YOUR TASK —
Write out all of the entries exactly, please.

DATA FOR THIS TASK —
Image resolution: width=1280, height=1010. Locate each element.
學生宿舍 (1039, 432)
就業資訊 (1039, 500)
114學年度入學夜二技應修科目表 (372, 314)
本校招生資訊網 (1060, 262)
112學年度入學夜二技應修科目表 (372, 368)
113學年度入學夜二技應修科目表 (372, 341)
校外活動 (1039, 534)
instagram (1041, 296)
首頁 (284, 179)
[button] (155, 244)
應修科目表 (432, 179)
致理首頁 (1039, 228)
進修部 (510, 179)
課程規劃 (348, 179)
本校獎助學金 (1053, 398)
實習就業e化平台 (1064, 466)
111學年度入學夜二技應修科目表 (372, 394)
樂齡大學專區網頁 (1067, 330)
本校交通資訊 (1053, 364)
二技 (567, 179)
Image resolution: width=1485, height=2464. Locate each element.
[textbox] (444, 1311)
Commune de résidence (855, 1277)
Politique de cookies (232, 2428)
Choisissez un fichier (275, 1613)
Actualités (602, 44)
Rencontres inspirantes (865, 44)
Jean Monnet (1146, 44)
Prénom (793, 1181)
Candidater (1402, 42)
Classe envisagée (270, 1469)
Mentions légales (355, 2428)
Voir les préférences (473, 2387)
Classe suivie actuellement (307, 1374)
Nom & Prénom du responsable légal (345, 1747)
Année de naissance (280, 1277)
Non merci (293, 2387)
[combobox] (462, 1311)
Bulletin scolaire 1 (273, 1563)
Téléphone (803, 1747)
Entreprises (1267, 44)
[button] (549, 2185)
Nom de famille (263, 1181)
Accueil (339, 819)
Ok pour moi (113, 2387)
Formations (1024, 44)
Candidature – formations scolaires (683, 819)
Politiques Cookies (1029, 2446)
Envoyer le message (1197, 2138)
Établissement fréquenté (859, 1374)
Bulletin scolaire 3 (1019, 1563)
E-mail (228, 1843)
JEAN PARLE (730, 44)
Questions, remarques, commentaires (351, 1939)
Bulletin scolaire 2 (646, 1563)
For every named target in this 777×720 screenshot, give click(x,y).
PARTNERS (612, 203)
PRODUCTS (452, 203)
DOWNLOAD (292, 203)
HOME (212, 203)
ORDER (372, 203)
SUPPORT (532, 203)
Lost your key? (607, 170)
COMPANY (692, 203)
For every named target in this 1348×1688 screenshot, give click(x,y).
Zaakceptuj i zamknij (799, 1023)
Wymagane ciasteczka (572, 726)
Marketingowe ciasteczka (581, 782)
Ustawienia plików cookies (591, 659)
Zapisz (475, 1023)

EXERCISE RESPONSE —
Image resolution: width=1280, height=1010. Locate each element.
學生宿舍 (1039, 432)
就業資訊 (1039, 500)
114學年度入學夜二技應修科目表 (372, 314)
本校招生資訊網 (1060, 262)
112學年度入學夜二技應修科目表 (372, 368)
113學年度入學夜二技應修科目表 (372, 341)
校外活動 (1039, 534)
instagram (1041, 296)
首頁 (284, 179)
[button] (155, 244)
應修科目表 (432, 179)
致理首頁 (1039, 228)
進修部 (510, 179)
課程規劃 (348, 179)
本校獎助學金 (1053, 398)
實習就業e化平台 (1064, 466)
111學年度入學夜二技應修科目表 (372, 394)
樂齡大學專區網頁 (1067, 330)
本校交通資訊 (1053, 364)
二技 (567, 179)
Image resolution: width=1485, height=2464. Locate each element.
[textbox] (444, 1311)
Commune de résidence (855, 1277)
Politique de cookies (232, 2428)
Choisissez un fichier (275, 1613)
Actualités (602, 44)
Rencontres inspirantes (865, 44)
Jean Monnet (1146, 44)
Prénom (793, 1181)
Candidater (1402, 42)
Classe envisagée (270, 1469)
Mentions légales (355, 2428)
Voir les préférences (473, 2387)
Classe suivie actuellement (307, 1374)
Nom & Prénom du responsable légal (345, 1747)
Année de naissance (280, 1277)
Non merci (293, 2387)
[combobox] (462, 1311)
Bulletin scolaire 1 (273, 1563)
Téléphone (803, 1747)
Entreprises (1267, 44)
[button] (549, 2185)
Nom de famille (263, 1181)
Accueil (339, 819)
Ok pour moi (113, 2387)
Formations (1024, 44)
Candidature – formations scolaires (683, 819)
Politiques Cookies (1029, 2446)
Envoyer le message (1197, 2138)
Établissement fréquenté (859, 1374)
Bulletin scolaire 3 (1019, 1563)
E-mail (228, 1843)
JEAN PARLE (730, 44)
Questions, remarques, commentaires (351, 1939)
Bulletin scolaire 2 (646, 1563)
For every named target in this 777×720 screenshot, give click(x,y).
PARTNERS (612, 203)
PRODUCTS (452, 203)
DOWNLOAD (292, 203)
HOME (212, 203)
ORDER (372, 203)
SUPPORT (532, 203)
Lost your key? (607, 170)
COMPANY (692, 203)
For every named target in this 1348×1688 screenshot, give click(x,y).
Zaakceptuj i zamknij (799, 1023)
Wymagane ciasteczka (572, 726)
Marketingowe ciasteczka (581, 782)
Ustawienia plików cookies (591, 659)
Zapisz (475, 1023)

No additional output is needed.